• BRIEF: Please repeat only the lines below starting at the line that holds "una semana." and ending at the line that holds "najlepszych propozycji.", exactly, with both of those lines included and every picture omitted.

• DATASET CONTENT:
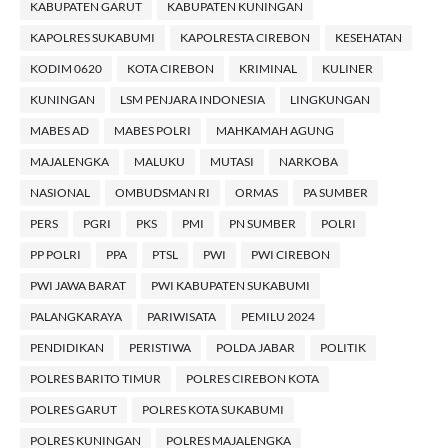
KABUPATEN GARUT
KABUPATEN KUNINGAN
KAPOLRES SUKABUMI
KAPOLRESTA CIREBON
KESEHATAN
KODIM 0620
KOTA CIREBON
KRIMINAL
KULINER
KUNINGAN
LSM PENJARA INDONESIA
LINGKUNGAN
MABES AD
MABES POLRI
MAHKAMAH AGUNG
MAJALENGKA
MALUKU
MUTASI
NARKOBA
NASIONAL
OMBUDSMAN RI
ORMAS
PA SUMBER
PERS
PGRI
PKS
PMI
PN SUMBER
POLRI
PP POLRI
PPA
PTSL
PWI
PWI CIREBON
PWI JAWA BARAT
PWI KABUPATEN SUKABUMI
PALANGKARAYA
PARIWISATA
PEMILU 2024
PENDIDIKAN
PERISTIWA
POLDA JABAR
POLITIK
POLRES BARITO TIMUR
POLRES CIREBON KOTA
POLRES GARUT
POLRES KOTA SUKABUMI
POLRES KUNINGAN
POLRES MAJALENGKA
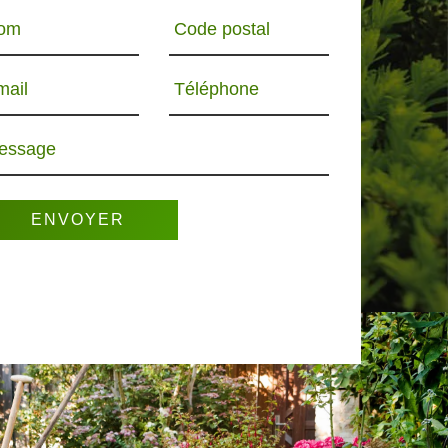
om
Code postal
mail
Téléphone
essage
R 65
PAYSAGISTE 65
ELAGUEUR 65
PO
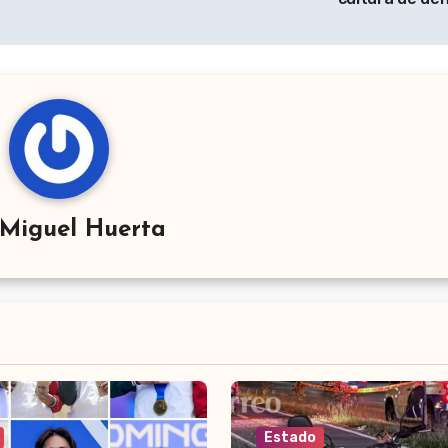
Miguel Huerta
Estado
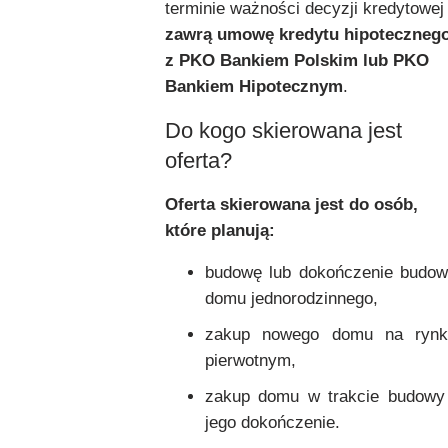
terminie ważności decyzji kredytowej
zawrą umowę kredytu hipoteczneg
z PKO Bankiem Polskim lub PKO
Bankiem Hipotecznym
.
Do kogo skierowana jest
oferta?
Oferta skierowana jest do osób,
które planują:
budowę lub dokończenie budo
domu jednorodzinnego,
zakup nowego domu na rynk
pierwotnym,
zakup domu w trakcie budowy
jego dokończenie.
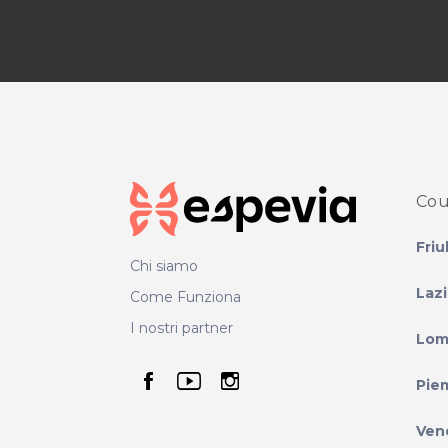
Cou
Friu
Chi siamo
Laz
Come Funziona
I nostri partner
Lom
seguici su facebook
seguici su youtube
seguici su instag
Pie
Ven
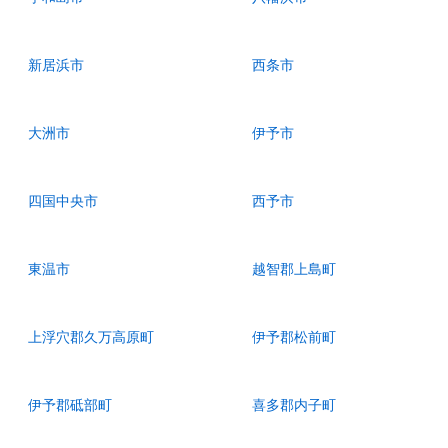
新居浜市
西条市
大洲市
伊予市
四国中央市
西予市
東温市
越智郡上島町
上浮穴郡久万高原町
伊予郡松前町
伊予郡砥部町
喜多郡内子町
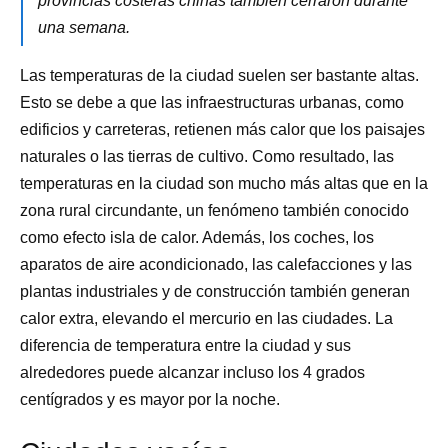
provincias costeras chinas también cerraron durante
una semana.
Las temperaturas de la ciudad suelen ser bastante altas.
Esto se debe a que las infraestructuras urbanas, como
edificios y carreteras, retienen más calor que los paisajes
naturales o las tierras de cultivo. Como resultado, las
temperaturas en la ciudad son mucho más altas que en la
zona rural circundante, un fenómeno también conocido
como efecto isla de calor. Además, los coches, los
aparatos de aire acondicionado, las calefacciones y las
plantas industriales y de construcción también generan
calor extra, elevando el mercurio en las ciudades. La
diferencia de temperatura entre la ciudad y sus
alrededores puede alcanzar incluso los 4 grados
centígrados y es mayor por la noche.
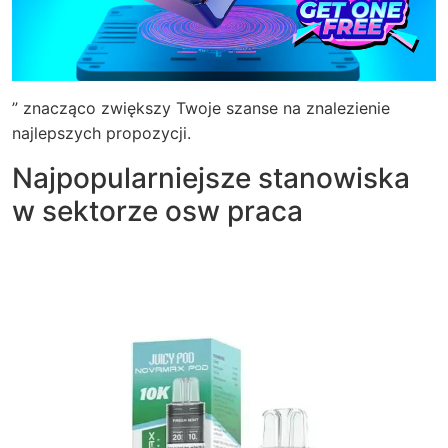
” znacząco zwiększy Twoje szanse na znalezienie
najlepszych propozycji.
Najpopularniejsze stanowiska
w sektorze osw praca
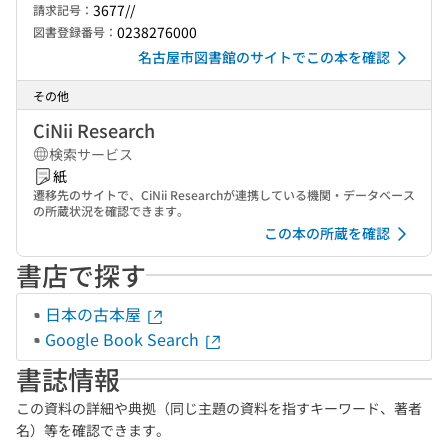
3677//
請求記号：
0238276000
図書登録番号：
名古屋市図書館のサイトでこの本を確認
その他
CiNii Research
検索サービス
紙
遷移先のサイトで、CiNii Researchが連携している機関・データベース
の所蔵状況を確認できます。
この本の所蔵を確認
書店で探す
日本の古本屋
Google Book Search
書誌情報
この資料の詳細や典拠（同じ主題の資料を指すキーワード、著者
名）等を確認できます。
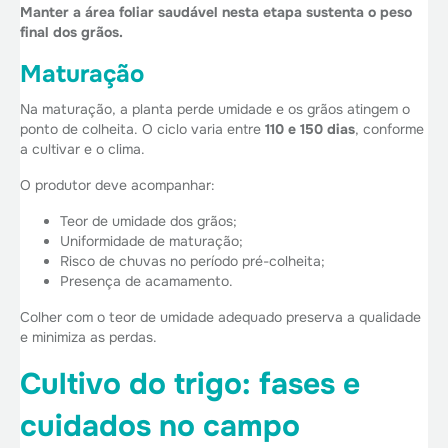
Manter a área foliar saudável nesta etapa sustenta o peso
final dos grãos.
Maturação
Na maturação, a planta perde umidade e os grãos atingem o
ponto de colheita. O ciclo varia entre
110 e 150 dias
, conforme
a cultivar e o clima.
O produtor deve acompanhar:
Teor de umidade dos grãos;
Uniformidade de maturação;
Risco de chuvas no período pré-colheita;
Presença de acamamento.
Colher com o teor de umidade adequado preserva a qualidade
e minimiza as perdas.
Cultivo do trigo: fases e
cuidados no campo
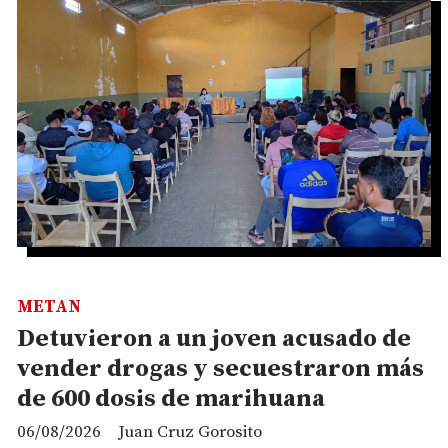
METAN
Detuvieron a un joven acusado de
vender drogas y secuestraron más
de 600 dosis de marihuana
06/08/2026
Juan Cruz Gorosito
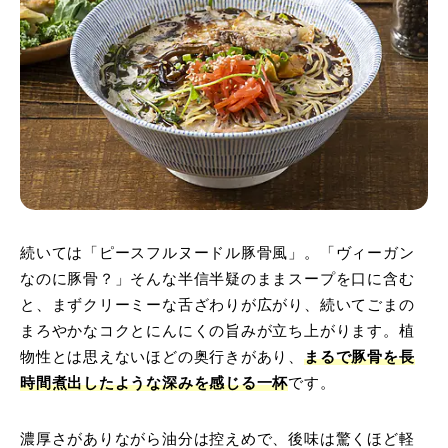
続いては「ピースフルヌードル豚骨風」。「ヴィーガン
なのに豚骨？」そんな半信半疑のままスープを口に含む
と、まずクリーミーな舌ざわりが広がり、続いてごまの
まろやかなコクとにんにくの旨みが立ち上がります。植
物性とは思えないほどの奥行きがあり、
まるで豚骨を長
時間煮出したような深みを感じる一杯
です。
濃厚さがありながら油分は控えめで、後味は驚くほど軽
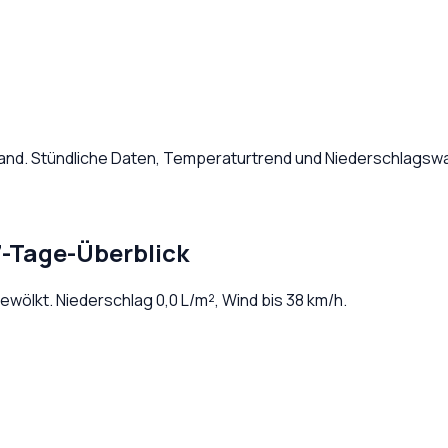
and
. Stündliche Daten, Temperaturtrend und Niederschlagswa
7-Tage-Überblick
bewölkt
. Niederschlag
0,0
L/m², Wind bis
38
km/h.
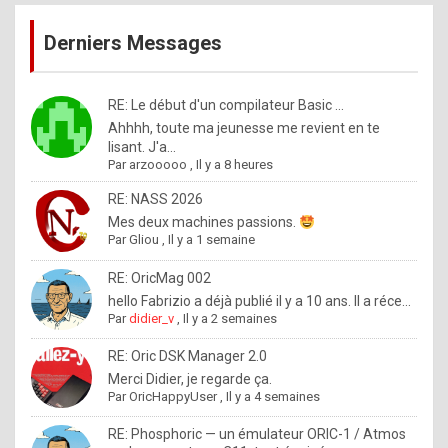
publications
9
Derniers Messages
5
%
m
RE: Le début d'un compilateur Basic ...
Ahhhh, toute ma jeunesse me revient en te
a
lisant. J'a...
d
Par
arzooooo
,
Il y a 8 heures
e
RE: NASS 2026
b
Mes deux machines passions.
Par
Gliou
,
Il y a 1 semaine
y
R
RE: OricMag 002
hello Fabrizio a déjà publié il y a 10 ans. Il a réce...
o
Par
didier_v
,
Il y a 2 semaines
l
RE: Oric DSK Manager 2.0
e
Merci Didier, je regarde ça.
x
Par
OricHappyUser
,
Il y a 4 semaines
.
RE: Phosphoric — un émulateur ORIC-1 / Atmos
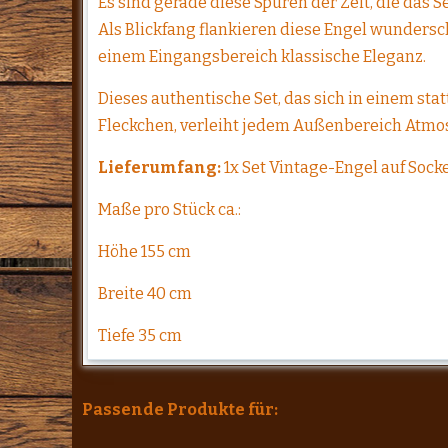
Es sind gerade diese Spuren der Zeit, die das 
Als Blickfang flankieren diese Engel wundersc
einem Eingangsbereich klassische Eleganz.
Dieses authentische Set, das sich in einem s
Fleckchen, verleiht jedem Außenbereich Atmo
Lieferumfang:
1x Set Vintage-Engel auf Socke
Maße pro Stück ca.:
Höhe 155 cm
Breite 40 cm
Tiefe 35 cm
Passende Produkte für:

• ANSWER BOX:
una semana.
Las temperaturas de la ciudad suelen ser bastante altas.
Esto se debe a que las infraestructuras urbanas, como
edificios y carreteras, retienen más calor que los paisajes
naturales o las tierras de cultivo. Como resultado, las
temperaturas en la ciudad son mucho más altas que en la
zona rural circundante, un fenómeno también conocido
como efecto isla de calor. Además, los coches, los
aparatos de aire acondicionado, las calefacciones y las
plantas industriales y de construcción también generan
calor extra, elevando el mercurio en las ciudades. La
diferencia de temperatura entre la ciudad y sus
alrededores puede alcanzar incluso los 4 grados
centígrados y es mayor por la noche.
” znacząco zwiększy Twoje szanse na znalezienie
najlepszych propozycji.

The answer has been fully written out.